/---
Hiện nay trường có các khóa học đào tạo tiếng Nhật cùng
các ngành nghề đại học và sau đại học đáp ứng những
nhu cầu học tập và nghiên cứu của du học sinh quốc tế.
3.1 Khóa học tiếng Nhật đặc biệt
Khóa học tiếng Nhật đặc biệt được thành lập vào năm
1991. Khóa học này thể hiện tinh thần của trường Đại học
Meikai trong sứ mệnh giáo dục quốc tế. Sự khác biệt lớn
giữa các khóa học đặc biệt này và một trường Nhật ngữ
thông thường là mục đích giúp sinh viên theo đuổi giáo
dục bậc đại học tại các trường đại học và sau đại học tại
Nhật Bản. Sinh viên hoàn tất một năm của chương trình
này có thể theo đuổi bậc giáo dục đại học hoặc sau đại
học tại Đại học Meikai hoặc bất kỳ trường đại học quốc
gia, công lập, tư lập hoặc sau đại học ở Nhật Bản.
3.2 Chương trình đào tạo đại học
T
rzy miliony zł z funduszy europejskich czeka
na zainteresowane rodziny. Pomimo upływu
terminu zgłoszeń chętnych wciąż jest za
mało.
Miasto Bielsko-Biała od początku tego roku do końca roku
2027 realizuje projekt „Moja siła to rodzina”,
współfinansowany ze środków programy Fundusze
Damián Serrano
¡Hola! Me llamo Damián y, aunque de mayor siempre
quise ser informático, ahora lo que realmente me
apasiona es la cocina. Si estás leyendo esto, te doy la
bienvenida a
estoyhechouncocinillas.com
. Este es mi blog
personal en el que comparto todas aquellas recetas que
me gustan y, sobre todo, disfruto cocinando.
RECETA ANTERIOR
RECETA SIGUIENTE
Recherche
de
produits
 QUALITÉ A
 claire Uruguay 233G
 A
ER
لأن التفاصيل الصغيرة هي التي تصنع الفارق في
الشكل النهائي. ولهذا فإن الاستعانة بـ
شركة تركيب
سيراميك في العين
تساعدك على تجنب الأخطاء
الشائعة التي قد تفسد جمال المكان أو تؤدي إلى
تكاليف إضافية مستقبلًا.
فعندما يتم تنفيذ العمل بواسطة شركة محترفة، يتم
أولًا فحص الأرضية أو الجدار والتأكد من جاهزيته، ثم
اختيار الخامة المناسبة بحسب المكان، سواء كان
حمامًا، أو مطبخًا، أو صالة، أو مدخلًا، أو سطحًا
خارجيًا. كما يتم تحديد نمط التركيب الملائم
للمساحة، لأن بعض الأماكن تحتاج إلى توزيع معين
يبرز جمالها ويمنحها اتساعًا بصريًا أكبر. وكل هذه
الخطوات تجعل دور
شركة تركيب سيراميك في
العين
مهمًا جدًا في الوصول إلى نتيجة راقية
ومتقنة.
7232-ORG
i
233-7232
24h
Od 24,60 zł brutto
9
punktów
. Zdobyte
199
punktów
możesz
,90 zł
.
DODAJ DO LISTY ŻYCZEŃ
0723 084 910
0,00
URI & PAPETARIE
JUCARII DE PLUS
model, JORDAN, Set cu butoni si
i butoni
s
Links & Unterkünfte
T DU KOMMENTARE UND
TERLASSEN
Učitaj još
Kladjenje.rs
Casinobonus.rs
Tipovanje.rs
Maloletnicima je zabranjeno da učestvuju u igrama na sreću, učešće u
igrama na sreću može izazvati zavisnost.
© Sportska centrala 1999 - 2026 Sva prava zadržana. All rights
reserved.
\---
Problem statement:
Where a line of the data holds the word "tiếng", copy that line.

Exercise result:
Hiện nay trường có các khóa học đào tạo tiếng Nhật cùng
3.1 Khóa học tiếng Nhật đặc biệt
Khóa học tiếng Nhật đặc biệt được thành lập vào năm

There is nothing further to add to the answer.